In the wake of the recent MongoDB happy hour debacle, there have been a few mentions of DevOps and NoOps. The pieces were mostly about the fact that this incident proved that the IT business is not really in full DevOps mode, not to mention NoOps. I am not confident that NoOps will be the future for a vast majority of shops. Being from the Ops side of things, I am obviously biased toward anyone stating that NoOps is the future. Because that would mean no job left for me and my comrades in arms. But let me explain 🙂
I would like to be a bit more thorough than usual and explain what I see there, in terms of practices and trends.
Definitions
First let me set the stage and define what I mean by DevOps, and NoOps.
https://en.wikipedia.org/wiki/DevOps
http://www.realgenekim.me/devops-cookbook/
At its most simple definition, DevOps means that Dev teams and Ops team have to cooperate daily to ensure that they both get what they are responsible for : functionalities for Dev, and stability for Ops. A quick reminder though : business is the main driver, above all. This implies that both teams have to work together and define processes and tooling that enables fast and controlled deployment, accurate testing and monitoring.
We could go deeper into DevOps, but that is not the point here. Of course, Ops team should learn a thing or two from Scrum or any agile methodology. On the other hand, Dev teams should at least grasp the bare minimum of ITIL or ITSM.
What I could imagine in NoOps would be the next steps of DevOps, where the dev team is able to design, deploy and run the application, without the need of an Ops team. I do not feel that realistic for now, but I’ll come back to this point later.
How are DevOps, and the cloud, influencing our processes and organizations
I have worked in several managed services contexts and environments in my few years of experience, where sometimes Dev and Ops were very close, sometimes completely walled of. The main driver for DevOps, usually linked to cloud technologies adoption, on the Ops side, is automation. Nothing new here, you’ve read about it already. But there are several kinds of automation, and the main ones are automated deployment and automated incident recovery.
The second kind has a deep impact, in the long term, on how I’ve seen IT support organization and their processes evolve. Most of the time, when you ask your support desk to handle an incident, they have to follow a written procedure, step by step. The logical progress is to automate these steps, either by scripting them, or using any IT automation tool (Rundeck, Azure Automation, Powershell etc.). You may want to keep the decision to apply the procedure human-based, but it’s not always the case.

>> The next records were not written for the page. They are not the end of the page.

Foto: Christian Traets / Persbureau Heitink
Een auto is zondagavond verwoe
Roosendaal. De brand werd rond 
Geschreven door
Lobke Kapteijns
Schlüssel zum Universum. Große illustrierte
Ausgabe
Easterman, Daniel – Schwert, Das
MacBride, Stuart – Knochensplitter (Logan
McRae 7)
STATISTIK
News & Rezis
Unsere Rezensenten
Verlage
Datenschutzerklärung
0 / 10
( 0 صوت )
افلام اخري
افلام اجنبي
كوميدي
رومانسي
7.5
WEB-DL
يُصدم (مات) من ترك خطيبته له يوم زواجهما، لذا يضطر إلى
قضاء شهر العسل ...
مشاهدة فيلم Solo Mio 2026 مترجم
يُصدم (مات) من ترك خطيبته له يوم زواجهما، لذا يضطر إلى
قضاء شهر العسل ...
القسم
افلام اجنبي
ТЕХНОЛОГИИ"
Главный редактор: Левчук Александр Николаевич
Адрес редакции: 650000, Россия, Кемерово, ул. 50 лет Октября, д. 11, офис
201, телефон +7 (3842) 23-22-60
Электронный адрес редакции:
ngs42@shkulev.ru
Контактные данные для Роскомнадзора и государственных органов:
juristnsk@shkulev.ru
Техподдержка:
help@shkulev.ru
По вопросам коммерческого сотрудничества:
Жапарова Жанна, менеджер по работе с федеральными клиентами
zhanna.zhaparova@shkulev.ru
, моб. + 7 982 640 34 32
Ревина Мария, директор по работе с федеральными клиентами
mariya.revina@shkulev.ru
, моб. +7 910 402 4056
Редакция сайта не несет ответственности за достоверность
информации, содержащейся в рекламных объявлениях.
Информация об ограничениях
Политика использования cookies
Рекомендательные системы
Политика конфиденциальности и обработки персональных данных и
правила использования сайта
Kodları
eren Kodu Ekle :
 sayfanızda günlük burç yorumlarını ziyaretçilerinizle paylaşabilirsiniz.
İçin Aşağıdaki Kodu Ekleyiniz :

Many incidents may be resolved automatically by applying directly a correctly written script.
If you associate that to the expanding use of PaaS services, which removes most of the monitoring and management tasks, you will get a new trend that has already be partly identified in a study :
https://azure.microsoft.com/en-us/resources/total-economic-impact-of-microsoft-azure-paas/
If you combine PaaS services which remove most of the usual L2 troubleshooting, and automated incident recovery you will get what I try to convince my customers to buy these days : 24*7 managed services relying only on L1.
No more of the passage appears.